Does CNN learns modified inputs?

The portuguese version of this article is available in A CNN aprende entradas modificadas?

The CNN (Convolutional Neural Network) has appeared in order to get better accuracy on image recognition problem. Its success is due to two main features from its architecture: three dimensional inputs and convolutions.

LeNet5. The first successful CNN created by Yann LeCun in 1998 used as digit recognition.

The 3D inputs make the model more realistic, since the images have width, height and deepth (representing the color channels, like RGB), and the convolutions, make it more efficient, since the number of operations and parameters of a filter is much smaller than a fully connected layer.

We can interpret each layer as being a feature that the network could extract from the image. The first layers are the most basics features, such as edges, borders and geometric shapes.

Filter representation from the first layers of a CNN

However, are the inputs dependents on each other? That is, if we modify a channel (invert the green channel, for example) of all input images, does the network will be able to learn with the same accuracy and speed?

On the one hand, we may think that the learned filters channels will be equally modified, that is, if we mirror the channel horizontally, the learned filters will also be mirrored horizontally.

On the other hand, it is hard to imagine what features the network will extract from the image since that, when we modify a channel, we get a completely random image, with many coloured blobs along the image.

Motivation

Most likely, this problem will never occur in a image recognition network, however, there ar? some applications where this is possible. For example, imagine a network modeled to make soil mapping. On inputs, each channel would represent a specific soil property (pH, nutrients concentration, etc.), where each element (equivalent to an image pixel) represents a soil area.

However, for many reasons, one element from each channel may represent a different area, making the channels to have different sizes.

Since a CNN only accepts inputs whose channels have the same size, to train this network, should we resize each channel so the information of each location is "aligned", or it can learn the information from each channel independently?


Teste

To test, it was used a simple network to recognize dogs on the Open Images dataset.

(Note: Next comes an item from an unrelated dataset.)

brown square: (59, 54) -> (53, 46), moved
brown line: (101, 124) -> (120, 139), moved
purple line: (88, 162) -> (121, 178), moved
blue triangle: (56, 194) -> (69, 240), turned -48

On the left, the original image of a dog, on the right, the same image with green channel horizontally mirrored and blue channel vertically mirrored

We can observa a summary of the network used below: CONV -> RELU -> MAXPOOL ->CONV -> RELU -> MAXPOOL ->DROPOUT -> FC -> Softmax

Summary from the network

We trained the same network twice, once with the original images and the other with the modified images (the modification was horizontally mirror the green channel and vertically mirror the blue channel). We obtained the following results:

We can observe that, although both models have practically learned with the same speed and accuracy on training dataset, on validation dataset (which is where we really should analyze), the original images had a better result: 74,3% versus 69,3%.

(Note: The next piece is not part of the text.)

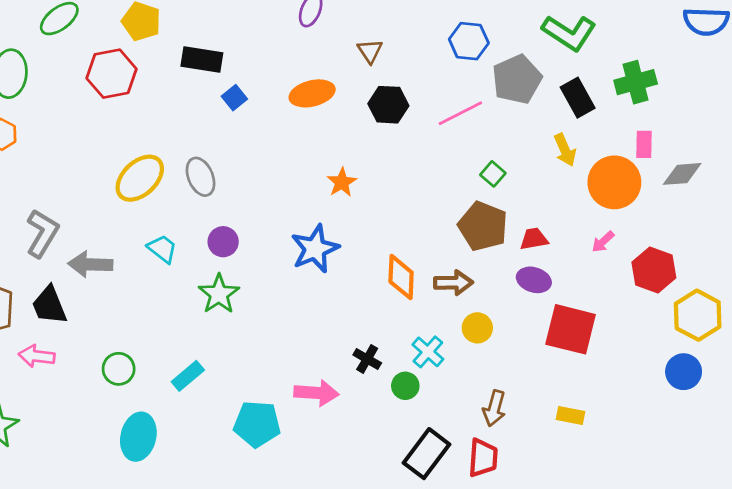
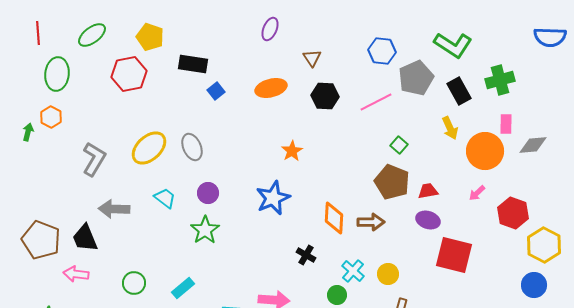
gray L-shape: (42, 233) -> (94, 159), moved
yellow circle: (477, 328) -> (388, 274), moved
black cross: (367, 359) -> (306, 255), moved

Furthermore, it is possible to see that the accuracy on validation of the modified images is slightly going down, indicating that overfitting may be occurring. We can see it also by analyzing the losses:

We can see that the loss on training keeps decreasing, but at validation it is increasing. This effect is much more visible on training with modified images.

Justificative

In order to try to explain why this happened (the network can learn even with the modified images but with a tendency to overfit), let's recall some concepts of convolution.

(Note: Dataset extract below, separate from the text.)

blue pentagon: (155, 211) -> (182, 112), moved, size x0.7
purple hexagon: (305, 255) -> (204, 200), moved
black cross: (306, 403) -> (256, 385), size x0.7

The convolution filters, as well as the CNN inputs, have three dimensions, where the depth is equals to the depth of the previous layer. Therefore, the first layer filters of the CNN have the same depth of the inputs (in case of a RGB image, the depth would be three).

Example of a convolution filter

During convolution, the filter slides through the width and the height of the previous layer, making an element-wise multiplication at each step.

The fact that the filter has three dimensions and each channel of the filter multiply a same channel of the previous layer, creates a certain independence between the channels. Thus, each channel of the filters of the first layer learns according to what is seen in the respective channel of the input image.

However, by modifying the channels of the image, there was the impression that too much noise was added to the images because as the filters learn features of the inputs (such as edges and borders), with the modifications, such patterns can not be easily found . And this made the overfitting effect even greater.

Conclusion

Because it is a very simple architecture, and a data set size is not very large (27000 training and 18000 validation), we can conclude that a network can learn even with modified channels with a much lower accuracy (approximately 5% in this case). However, we should be very careful with these modified data, as they have a greater tendency to overfit.


References:

- Deep learning and Soil Science — Part 2: https://towardsdatascience.com/deep-learning-and-soil-science-part-2-129e0cb4be94
- Convolutional Neural Networks (CNNs / ConvNets): http://cs231n.github.io/convolutional-networks/